Trent Piepho tpiepho at gmail.com
Wed Nov 14 20:49:36 CET 2012

On Wed, Nov 14, 2012 at 3:02 AM, David Henningsson
<david.henningsson at canonical.com> wrote:
> On 11/13/2012 08:41 PM, Trent Piepho wrote:
>> On Tue, Nov 13, 2012 at 8:50 AM, Takashi Iwai <tiwai at suse.de> wrote:
>>> At Tue, 13 Nov 2012 13:39:24 +0000,
>>> Krakora Robert-B42341 wrote:
>>>> The way that the GStreamer ALSA Sink Plugin is using ALSA Lib assumes
>>>> that it is thread safe.  The fix crafted by one of Trent's colleagues
>>>> (attached) seems to be the way to go.  However, I don't know how it would
>>>> impact other functionality within ALSA Lib.
>>> No, sorry, we don't want to introduce pthread_lock in alsa-lib PCM
>>> stuff.
>> The problem with introduction serialization outside alsa-lib is that
>> you must now serialize entire ALSA calls.  The locks must be held for
>> far too long.
>> Consider snd_pcm_writei(), most of the time is usually spent blocked
>> waiting for a period to elapse.  It is perfectly ok to call
>> snd_pcm_delay() during this time.  But if one isn't allowed to make
>> any other pcm calls during snd_pcm_writei() then this can't be done.
>> It's a pretty big problem.  Most code using blocking mode is going to
>> write another period as soon as the writei call returns from the last
>> write.  It will spend almost all its time inside snd_pcm_writei() and
>> thus will always be holding the app's pcm stream lock.  As soon as it
>> releases the lock it grabs it again for the next write.  Another
>> thread trying to call snd_pcm_delay() will virtually NEVER get a
>> chance.  Not only is it unnecessary stopped from getting the delay
>> while another thread is blocked inside writei(), but it won't get a
>> chance to call it between writei() calls either.
>> But there doesn't need to be a conflict, since the actual critical
>> section that needs locking is very small, far smaller than the time
>> spent sleeping inside writei() or wait().  How can just the critical
>> section be protected without placing the locking inside alsa-lib?
> Hmm, but the great majority of programs are not interested in accessing
> alsa-lib from multiple threads in the way that's currently unsafe. That
> includes programs who are very dependent on low latency. I would not like to
> see all these programs to suffer from the overhead of adding locks here and
> there, even if those locks are small.

Maybe they just don't know it's unsafe and don't hit a race often
enough to notice?

> You claim that the Gstreamer ALSA sink plugin accesses alsa-lib from two
> threads simultaneously. Could you elaborate on how this can happen, maybe it
> is easy to fix?

gstreamer has no lock around the call to snd_pcm_delay().  So it can
race with snd_pcm_wait() or snd_pcm_writei(), which are called in
another thread.  There is a lock around the block of code calling
wait()/writei(), but this lock isn't used for calling delay().  It
seems that they didn't know there would be a problem.
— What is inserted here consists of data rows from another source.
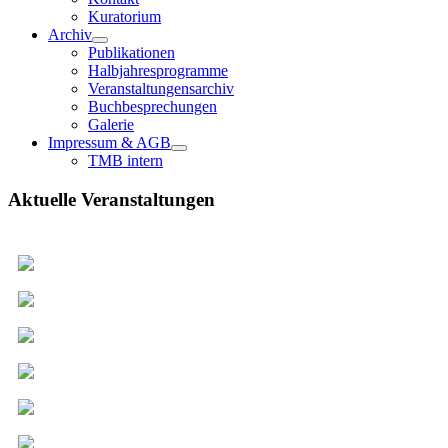
Kuratorium
Archiv
Publikationen
Halbjahresprogramme
Veranstaltungensarchiv
Buchbesprechungen
Galerie
Impressum & AGB
TMB intern
Aktuelle Veranstaltungen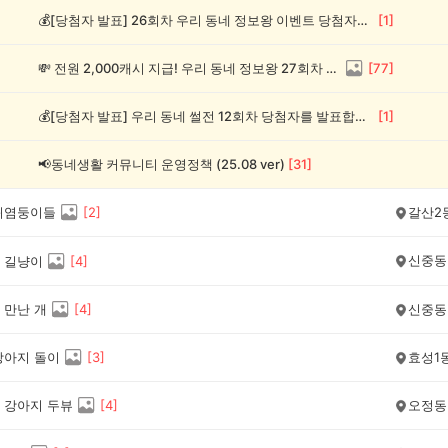
💰[당첨자 발표] 26회차 우리 동네 정보왕 이벤트 당첨자를 발표합니다!
[
1
]
💸 전원 2,000캐시 지급! 우리 동네 정보왕 27회차 (~8/10)
[
77
]
💰[당첨자 발표] 우리 동네 썰전 12회차 당첨자를 발표합니다!
[
1
]
📢동네생활 커뮤니티 운영정책 (25.08 ver)
[
31
]
귀염둥이들
[
2
]
갈산2
신중동
 길냥이
[
4
]
 만난 개
[
4
]
신중동
강아지 돌이
[
3
]
효성1
 강아지 두뷰
[
4
]
오정동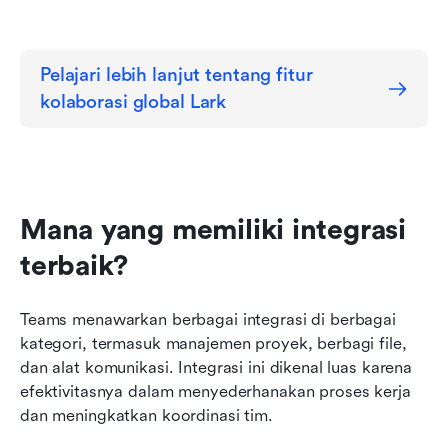
Pelajari lebih lanjut tentang fitur 
kolaborasi global Lark
Mana yang memiliki integrasi 
terbaik?
Teams menawarkan berbagai integrasi di berbagai 
kategori, termasuk manajemen proyek, berbagi file, 
dan alat komunikasi. Integrasi ini dikenal luas karena 
efektivitasnya dalam menyederhanakan proses kerja 
dan meningkatkan koordinasi tim.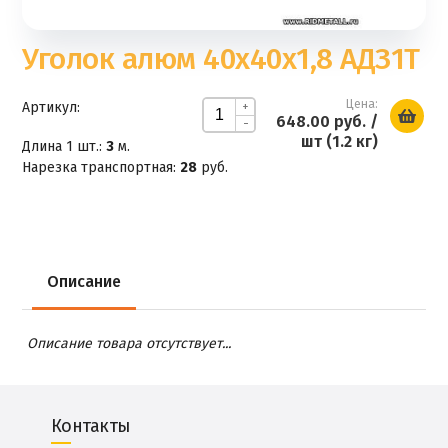
Уголок алюм 40х40х1,8 АДЗ1Т
Цена:
Артикул:
+
648.00 руб.
/
-
шт (1.2 кг)
Длина 1 шт.:
3
м.
Нарезка транспортная:
28
руб.
Описание
Описание товара отсутствует...
Контакты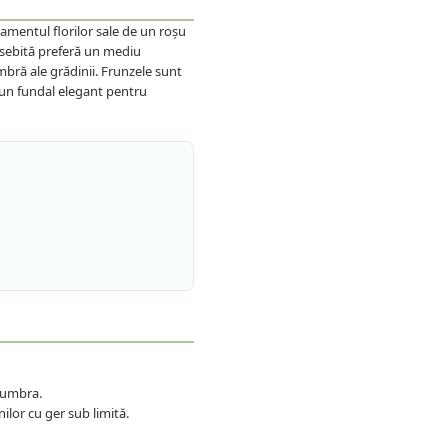
amentul florilor sale de un roșu
osebită preferă un mediu
mbră ale grădinii. Frunzele sunt
d un fundal elegant pentru
miumbra.
nilor cu ger sub limită.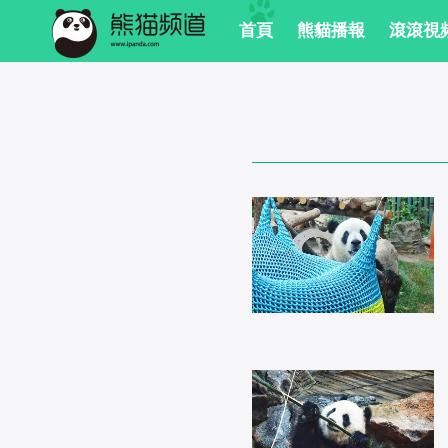
首頁
熊貓播報
滾滾視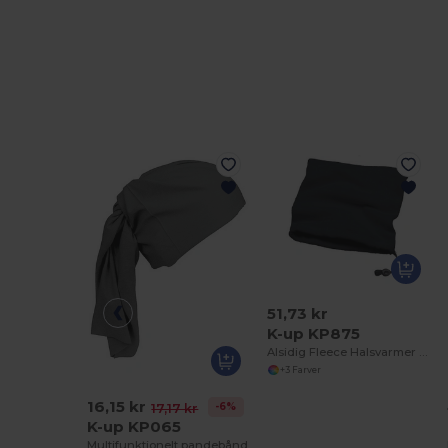
51,73 kr
K-up KP875
Alsidig Fleece Halsvarmer og Hue
+3 Farver
16,15 kr
-6%
17,17 kr
K-up KP065
Multifunktionelt pandebånd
And if you're not using the alsa rate plugin, then I don't think
snd_pcm_delay() has a race with snd_pcm_writei().  delay for a hw
device will call an ioctl to just get the delay.  I think that's ok,
assuming the kernel part has no races.  It's only when using the rate
plugin that snd_pcm_delay() will try to update the pointer and race
with writei.

So unless you use the rate plugin, you'll never notice this race.